【基礎知識】難しい用語や税務署の仕組みを解説
「仕事でも使う」はどこまで経費?個人事業主が知っておくべき家事費と事業費の按分ルール
個人事業主やフリーランスの方から、よく「これは経費になりますか?」というご相談を受けます。
特に多いのが、自宅、車、スマートフォン、インターネット、飲食代など、仕事にも生活にも関係する支出です。事業専用の事務所家賃や商品仕入れであれば事業費として考えやすい一方、仕事と私用の両方で使うものは判断に迷いやすいところです。
ここで大切なのは、「仕事にも使っているから全部経費」という考え方でも、「生活にも関係するから一切経費にならない」という考え方でもありません。ポイントは、事業に使っている部分を合理的に説明(按分)できるかどうかです。
1. 家事費・家事関連費とは何か
家事費とは、純粋な生活のための支出です(日常の食費、家族との外食、私用の衣服、趣味の支出など)。これらは所得税の計算上、必要経費にはなりません。

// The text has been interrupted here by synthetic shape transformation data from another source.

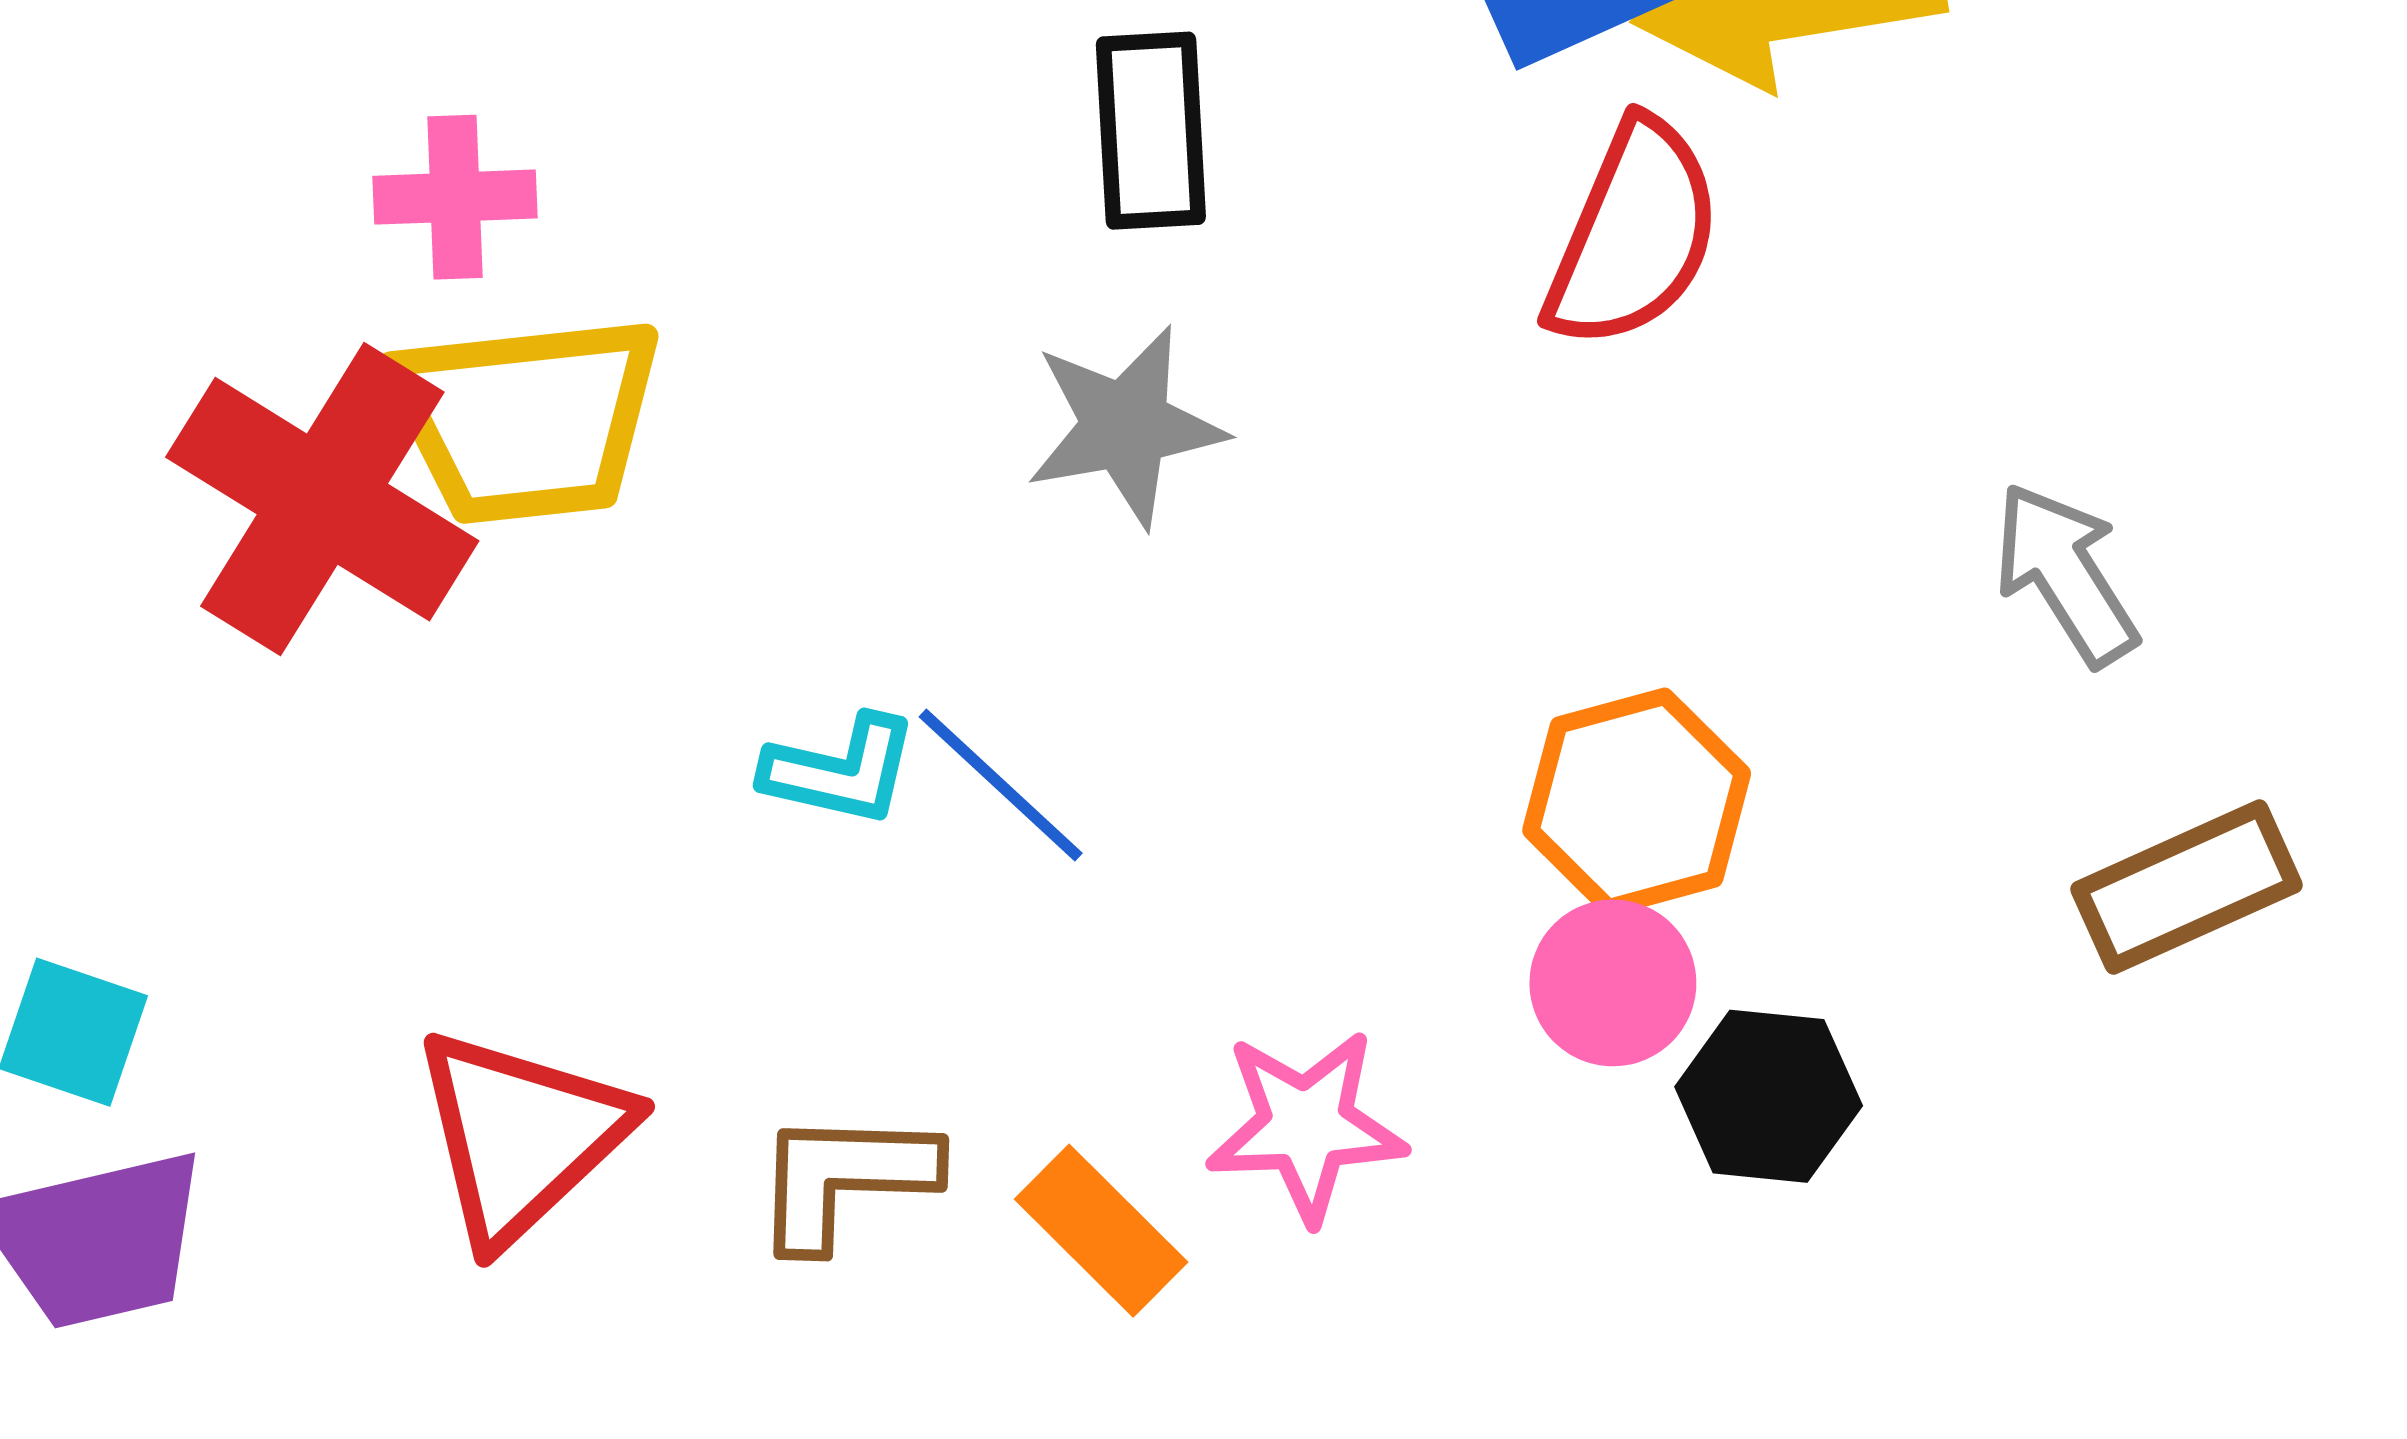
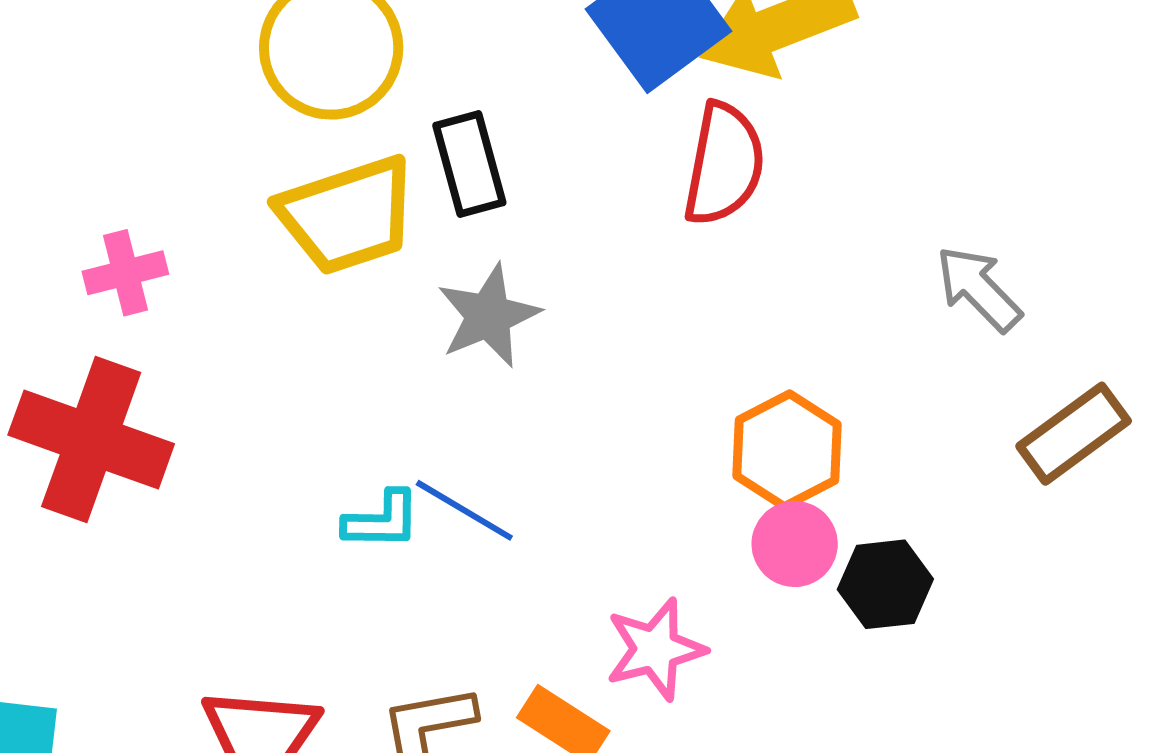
yellow trapezoid: (526, 419) -> (347, 215), moved

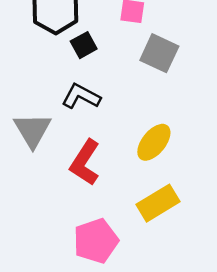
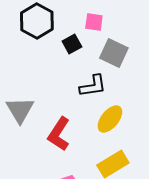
black square: (84, 45) -> (72, 44), moved
black L-shape: (81, 96) -> (93, 86), moved, turned 144

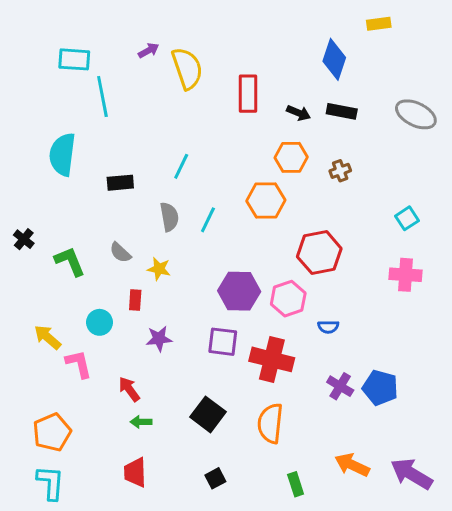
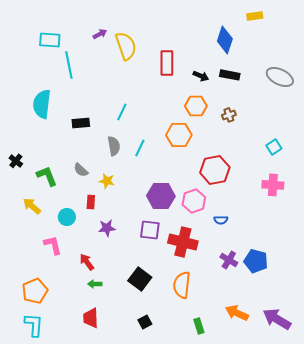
yellow arrow: (48, 337) -> (32, 206), moved

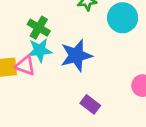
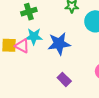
green cross: (39, 28) -> (29, 12), moved, turned 35

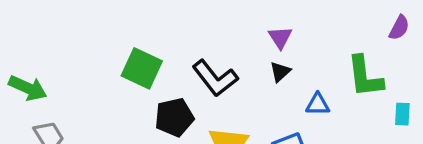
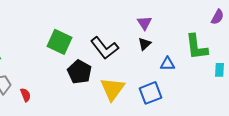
black pentagon: (174, 117) -> (79, 72), turned -30

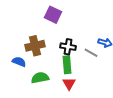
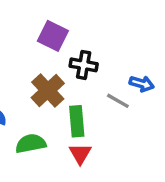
brown cross: (35, 46) -> (48, 91), moved, turned -30
black cross: (68, 47) -> (84, 65), moved

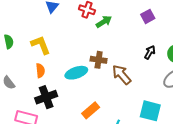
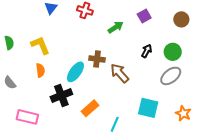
green arrow: (104, 22) -> (116, 27), moved
cyan ellipse: (76, 73) -> (75, 72), turned -35
black cross: (46, 97) -> (61, 96), moved

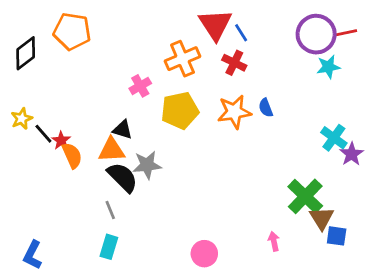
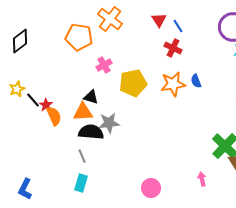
red triangle: (215, 25) -> (159, 20), size x0.6
orange pentagon: (72, 31) -> (79, 37), moved
orange cross: (183, 59) -> (110, 19), moved, turned -30
black semicircle: (123, 177) -> (91, 132), turned -40

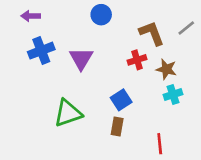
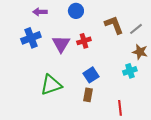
purple arrow: (31, 16) -> (40, 12), moved
gray line: (186, 28) -> (136, 29), moved
red cross: (137, 60) -> (84, 41), moved
brown star: (166, 69) -> (140, 52), moved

一方で、支出の中に生活部分と事業部分が混ざるものを家事関連費と呼びます。全額が経費になるわけではありませんが、事業に必要な部分を明確に区分できる場合には、その部分について経費として算入することが認められています。
2. 事業費として考えるための基本
事業費として認めてもらうためには、「気持ちとして仕事のためだった」という主観だけでは不十分です。
📊 客観的説明に必要な4つの要素
- 誰のための支出か
- 何の業務に関係するのか
- どの程度事業に使っているのか
- 私用部分がある場合、どのように区分(按分)しているのか
領収書はあくまで「支払った事実」を示す資料にすぎません。そのため、支出の目的や使用状況をしっかりと残しておくことが大切になります。
3. 項目別に見る正しい按分(あんぶん)基準
「なんとなく半分」といった感覚的な決め方は、税務調査で指摘を受ける原因になります。実態に即した基準を選びましょう。
| 対象の支出 | 合理的な按分基準の目安 |
|---|---|
| 自宅兼事務所の家賃 | 自宅全体の面積のうち、仕事部屋・作業・在庫保管に使う床面積の割合。または使用時間。 |
| 車両費 (ガソリン・保険等) |
年間の総走行距離のうち、業務での移動距離の割合。または、週の利用日数の割合(平日と休日など)。 |
| スマホ代・通信費 | 業務連絡の頻度、通信時間、利用目的など。仕事で利用している日数や時間の割合。 |
4. 飲食代・カフェ代・服飾費の注意点
① 飲食代は「誰と、何のために」をメモする
取引先との打ち合わせや情報交換であれば事業費になりますが、家族や友人との食事、単なる日常の昼食代は家事費です。仕事の話が少し出たからといってすべてを事業費にすることはできません。
領収書の裏や会計ソフトの摘要欄に、「〇〇社、2名、新規案件打ち合わせ」のように【相手先、人数、目的】を必ずメモしておきましょう。
② 一人のカフェ代は慎重に判断する
外出先での資料修正や、移動中の作業場所として利用した場合は事業費として説明できる余地があります。ただし、単なる食事や休憩との区別が難しいため、金額、頻度、実務上の必要性を客観的に振り返り、不自然な多用は避けましょう。
⚠️ ③ 一般的なスーツや服飾費は原則NG
商談用のスーツ、靴、バッグなども「仕事で使う」と主張しがちですが、これらは「私生活でも着用できるもの」とみなされるため、原則として経費算入は認められません。制服や作業着、専用の衣装など、私用で使うことが通常考えにくいものに限定されます。
5. 税務調査に備え、日頃から残しておきたい記録
家事費と事業費の区分で迷わない、そして税務調査で否認されないためには、日頃の小さな記録の積み重ねがすべてです。難しい資料を作る必要はありません。
- 領収書の裏に相手先名、人数、具体的な目的を書く
- 車を使った日は、訪問先や移動目的を簡単に残す
- 自宅兼事務所のレイアウト(仕事スペース)を説明できるようにしておく
- 通信費や光熱費は「なぜその按分割合にしたのか」の算出根拠を整理しておく
経費になるかどうかは、領収書の有無だけで決まるものではありません。「その支出が事業とどう関係しているのか」を第三者に合理的に説明できることが、一番の節税であり防衛策となります。
6. まとめ
「仕事にも使っているから全部経費」ではなく、「事業に使っている部分を合理的に経費にする」という姿勢が大切です。実際の使い方を確認し、無理のない基準で区分し、その理由を後から説明できるようにしておきましょう。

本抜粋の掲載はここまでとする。